At the University of Vermont, which recently banned the sale of water bottles, students bought over 350,000 bottles of water yearly before the ban. It is reasonable to project that the sales revenues lost from banning water bottles would not be insignificant. This fall in revenues could lead to either lower pay or fewer student-employees being hired at student-run establishments that sell water bottles, such as Lamont Café. Employment opportunities represent a valuable part of Harvard financial aid packages, and limiting sales at Harvard establishments hinders Harvard’s ability to pay its students fair wages.

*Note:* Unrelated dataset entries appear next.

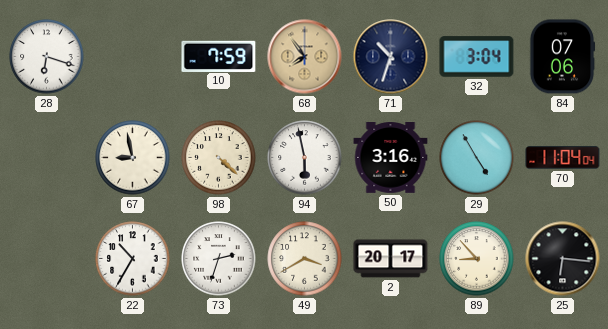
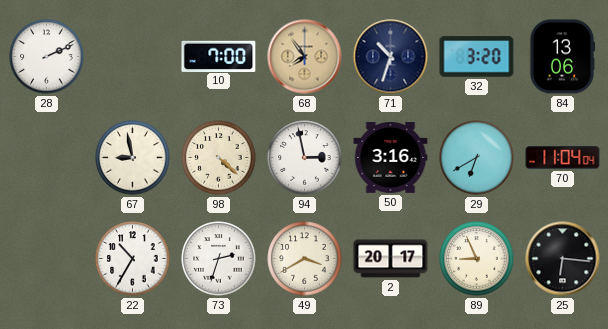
28: 6:18 -> 2:11
10: 7:59 -> 7:00
32: 3:04 -> 3:20
84: 07:06 -> 13:06
94: 5:58 -> 2:58
29: 4:55 -> 6:40
89: 8:53 -> 8:56
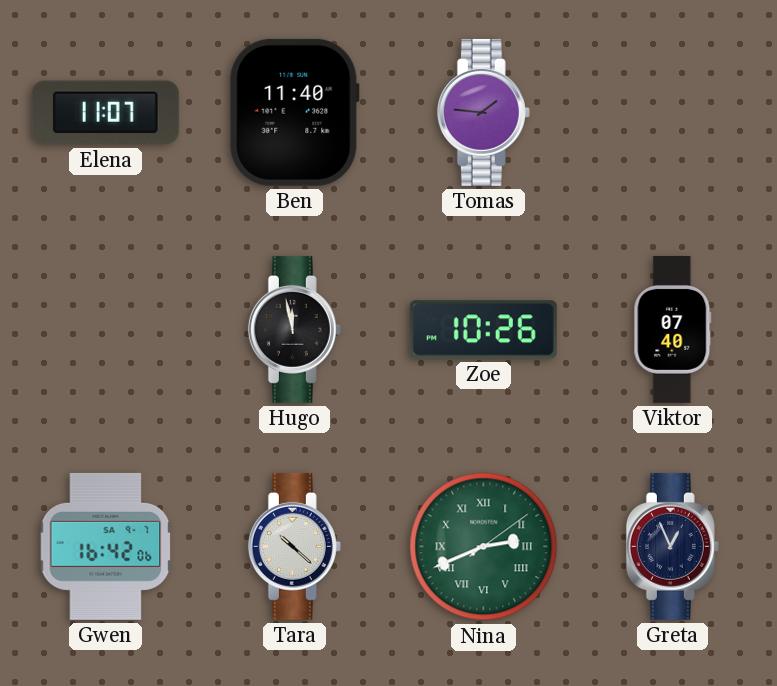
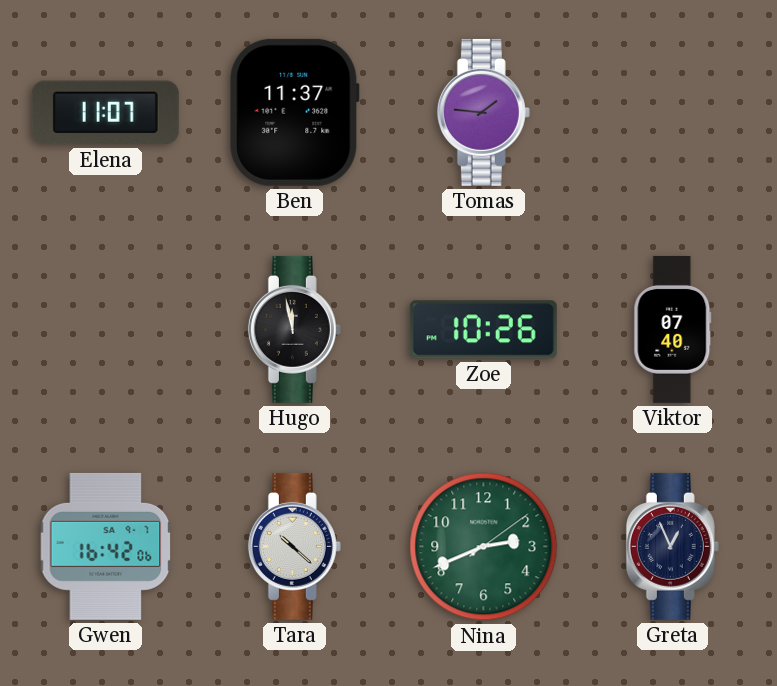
Ben: 11:40 -> 11:37
Nina numerals: Roman -> Arabic
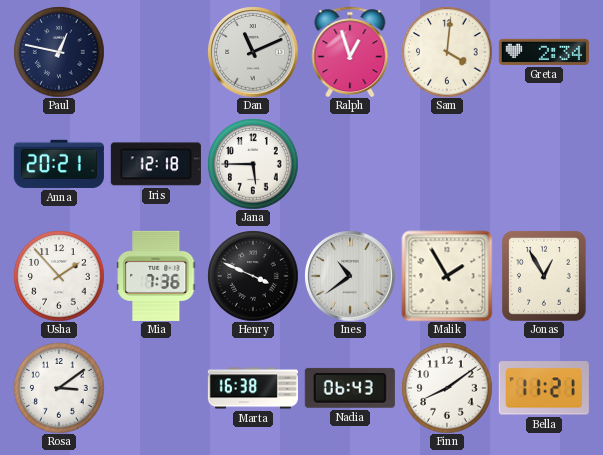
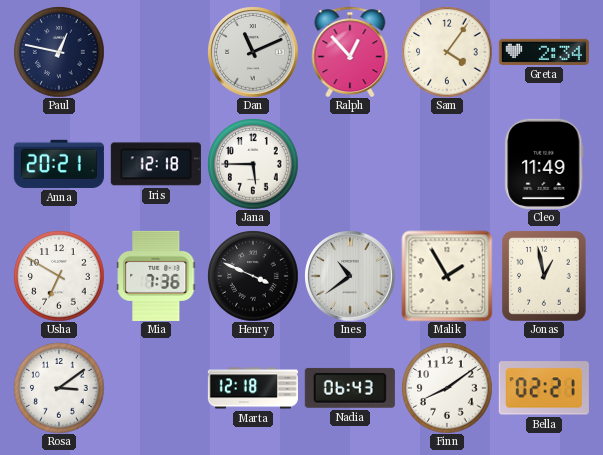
Ralph: 12:57 -> 12:53
Sam: 4:01 -> 4:06
Cleo: none -> 11:49
Usha: 1:53 -> 6:50
Jonas: 12:55 -> 12:58
Marta: 16:38 -> 12:18
Bella: 11:21 -> 02:21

Furthermore, when consumers are no longer able to purchase a preferred good, they often choose to purchase a substitutable, or similar, good. In this case, that means that students might purchase bottled sodas in place of the banned bottled water. Few would argue that this is the ideal outcome. In addition to causing the same environmental harm as bottled water, bottled soda is also a danger to students’ health.

Students who do not switch to soda might instead buy bottled water from other stores in Harvard Square. Because these alternate purchasing locations are not as convenient as on-campus locations, students might choose to buy bottled water in bulk so as to limit the time they spend buying water. Because of this, students who previously consumed bottled water infrequently and only out of necessity might actually consume more of it, since they would have bulk quantities on hand.

Fortunately, there is an alternate option for reducing Harvard’s consumption of bottled water that avoids or lessens all of the aforementioned consequences: incentivizing consumer behavior. The second portion of the proposed referendum, the building of more tap water fill stations, is a great example of a proposal that incentivizes behavior. Because tap water is free and bottled water expensive, students should naturally consume less bottled water and use the free tap water instead once it is made more accessible through the fill stations.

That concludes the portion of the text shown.